Saved data entries:

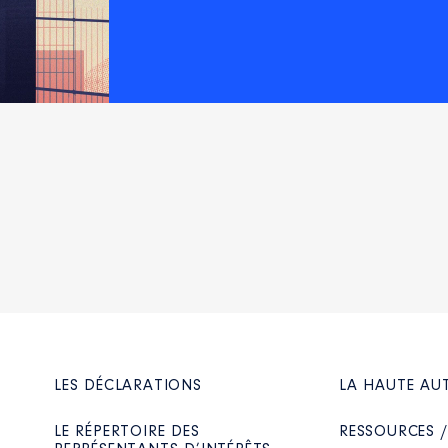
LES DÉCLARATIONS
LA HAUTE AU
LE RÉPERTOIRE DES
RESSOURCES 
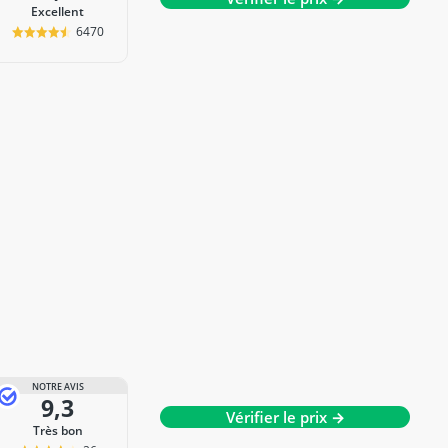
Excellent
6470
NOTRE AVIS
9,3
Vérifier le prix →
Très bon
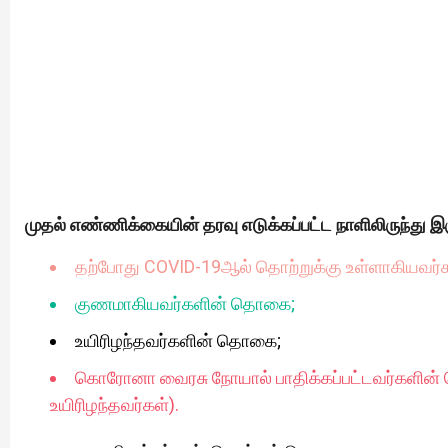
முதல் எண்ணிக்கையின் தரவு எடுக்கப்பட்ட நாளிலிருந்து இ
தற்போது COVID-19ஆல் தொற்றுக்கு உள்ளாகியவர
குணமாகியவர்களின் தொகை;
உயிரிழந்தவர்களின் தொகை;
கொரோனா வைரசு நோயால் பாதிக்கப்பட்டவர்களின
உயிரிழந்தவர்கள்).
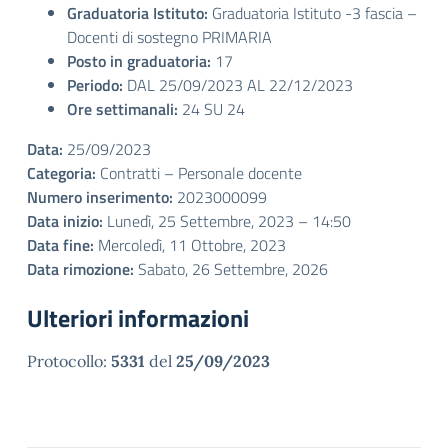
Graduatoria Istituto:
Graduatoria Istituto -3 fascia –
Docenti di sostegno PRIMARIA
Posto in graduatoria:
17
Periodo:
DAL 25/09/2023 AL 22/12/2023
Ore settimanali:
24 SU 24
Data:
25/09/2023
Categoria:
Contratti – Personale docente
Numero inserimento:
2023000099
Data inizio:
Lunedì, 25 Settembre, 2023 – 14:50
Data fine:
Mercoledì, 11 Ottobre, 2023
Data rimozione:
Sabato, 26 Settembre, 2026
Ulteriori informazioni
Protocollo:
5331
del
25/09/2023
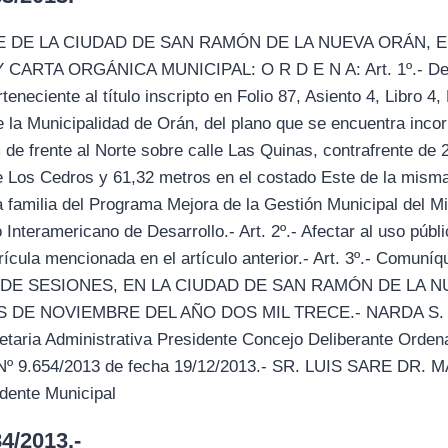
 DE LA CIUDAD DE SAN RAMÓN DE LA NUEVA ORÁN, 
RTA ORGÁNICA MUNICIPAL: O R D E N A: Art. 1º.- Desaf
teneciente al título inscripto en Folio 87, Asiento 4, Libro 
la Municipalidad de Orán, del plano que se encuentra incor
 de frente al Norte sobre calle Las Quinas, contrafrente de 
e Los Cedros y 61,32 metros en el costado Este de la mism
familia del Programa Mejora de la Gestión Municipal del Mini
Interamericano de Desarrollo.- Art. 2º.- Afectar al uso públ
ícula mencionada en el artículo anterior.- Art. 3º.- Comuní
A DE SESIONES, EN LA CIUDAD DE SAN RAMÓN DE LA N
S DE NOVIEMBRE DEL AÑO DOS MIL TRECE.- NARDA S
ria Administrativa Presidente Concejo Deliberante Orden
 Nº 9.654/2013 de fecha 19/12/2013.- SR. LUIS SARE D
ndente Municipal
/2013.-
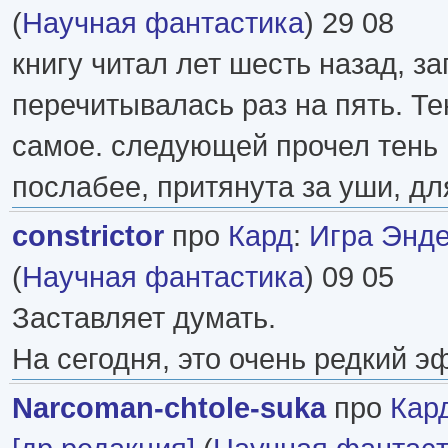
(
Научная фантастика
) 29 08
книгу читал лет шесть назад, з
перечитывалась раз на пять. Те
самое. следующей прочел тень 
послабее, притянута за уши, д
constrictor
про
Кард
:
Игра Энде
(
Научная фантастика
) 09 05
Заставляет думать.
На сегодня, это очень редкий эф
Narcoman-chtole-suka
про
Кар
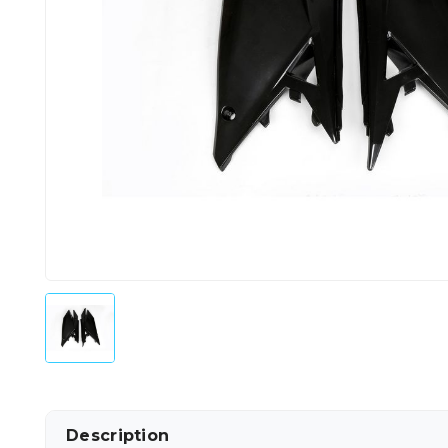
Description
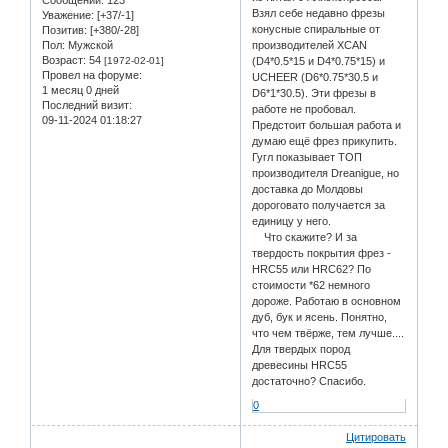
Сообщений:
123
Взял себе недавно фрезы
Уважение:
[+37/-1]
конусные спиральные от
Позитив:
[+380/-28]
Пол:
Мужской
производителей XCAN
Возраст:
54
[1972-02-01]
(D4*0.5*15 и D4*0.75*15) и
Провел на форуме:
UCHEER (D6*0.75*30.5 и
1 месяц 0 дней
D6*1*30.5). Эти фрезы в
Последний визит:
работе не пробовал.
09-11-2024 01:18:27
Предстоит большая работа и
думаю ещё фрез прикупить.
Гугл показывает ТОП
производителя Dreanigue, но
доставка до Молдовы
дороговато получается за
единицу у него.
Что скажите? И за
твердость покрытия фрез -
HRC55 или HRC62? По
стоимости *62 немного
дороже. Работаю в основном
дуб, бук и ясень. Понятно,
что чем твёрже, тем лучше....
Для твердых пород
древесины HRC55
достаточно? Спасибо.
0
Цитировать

● **WHAT THE EXERCISE ASKS**
Go through the entries and retype each one exactly, skipping any image.

● **SOLVED EXERCISE**
LES DÉCLARATIONS
LA HAUTE AU
LE RÉPERTOIRE DES
RESSOURCES 
Excellent
6470
NOTRE AVIS
9,3
Vérifier le prix →
Très bon
முதல் எண்ணிக்கையின் தரவு எடுக்கப்பட்ட நாளிலிருந்து இ
தற்போது COVID-19ஆல் தொற்றுக்கு உள்ளாகியவர
குணமாகியவர்களின் தொகை;
உயிரிழந்தவர்களின் தொகை;
கொரோனா வைரசு நோயால் பாதிக்கப்பட்டவர்களின
உயிரிழந்தவர்கள்).
Graduatoria Istituto:
Graduatoria Istituto -3 fascia –
Docenti di sostegno PRIMARIA
Posto in graduatoria:
17
Periodo:
DAL 25/09/2023 AL 22/12/2023
Ore settimanali:
24 SU 24
Data:
25/09/2023
Categoria:
Contratti – Personale docente
Numero inserimento:
2023000099
Data inizio:
Lunedì, 25 Settembre, 2023 – 14:50
Data fine:
Mercoledì, 11 Ottobre, 2023
Data rimozione:
Sabato, 26 Settembre, 2026
Ulteriori informazioni
Protocollo:
5331
del
25/09/2023
 DE LA CIUDAD DE SAN RAMÓN DE LA NUEVA ORÁN, 
RTA ORGÁNICA MUNICIPAL: O R D E N A: Art. 1º.- Desaf
teneciente al título inscripto en Folio 87, Asiento 4, Libro 
la Municipalidad de Orán, del plano que se encuentra incor
 de frente al Norte sobre calle Las Quinas, contrafrente de 
e Los Cedros y 61,32 metros en el costado Este de la mism
familia del Programa Mejora de la Gestión Municipal del Mini
Interamericano de Desarrollo.- Art. 2º.- Afectar al uso públ
ícula mencionada en el artículo anterior.- Art. 3º.- Comuní
A DE SESIONES, EN LA CIUDAD DE SAN RAMÓN DE LA N
S DE NOVIEMBRE DEL AÑO DOS MIL TRECE.- NARDA S
ria Administrativa Presidente Concejo Deliberante Orden
 Nº 9.654/2013 de fecha 19/12/2013.- SR. LUIS SARE D
ndente Municipal
/2013.-
(
Научная фантастика
) 29 08
книгу читал лет шесть назад, з
перечитывалась раз на пять. Те
самое. следующей прочел тень 
послабее, притянута за уши, д
constrictor
про
Кард
:
Игра Энде
(
Научная фантастика
) 09 05
Заставляет думать.
На сегодня, это очень редкий эф
Narcoman-chtole-suka
про
Кар
Description
Сообщений:
123
Взял себе недавно фрезы
Уважение:
[+37/-1]
конусные спиральные от
Позитив:
[+380/-28]
Пол:
Мужской
производителей XCAN
Возраст:
54
[1972-02-01]
(D4*0.5*15 и D4*0.75*15) и
Провел на форуме:
UCHEER (D6*0.75*30.5 и
1 месяц 0 дней
D6*1*30.5). Эти фрезы в
Последний визит:
работе не пробовал.
09-11-2024 01:18:27
Предстоит большая работа и
думаю ещё фрез прикупить.
Гугл показывает ТОП
производителя Dreanigue, но
доставка до Молдовы
дороговато получается за
единицу у него.
Что скажите? И за
твердость покрытия фрез -
HRC55 или HRC62? По
стоимости *62 немного
дороже. Работаю в основном
дуб, бук и ясень. Понятно,
что чем твёрже, тем лучше....
Для твердых пород
древесины HRC55
достаточно? Спасибо.
0
Цитировать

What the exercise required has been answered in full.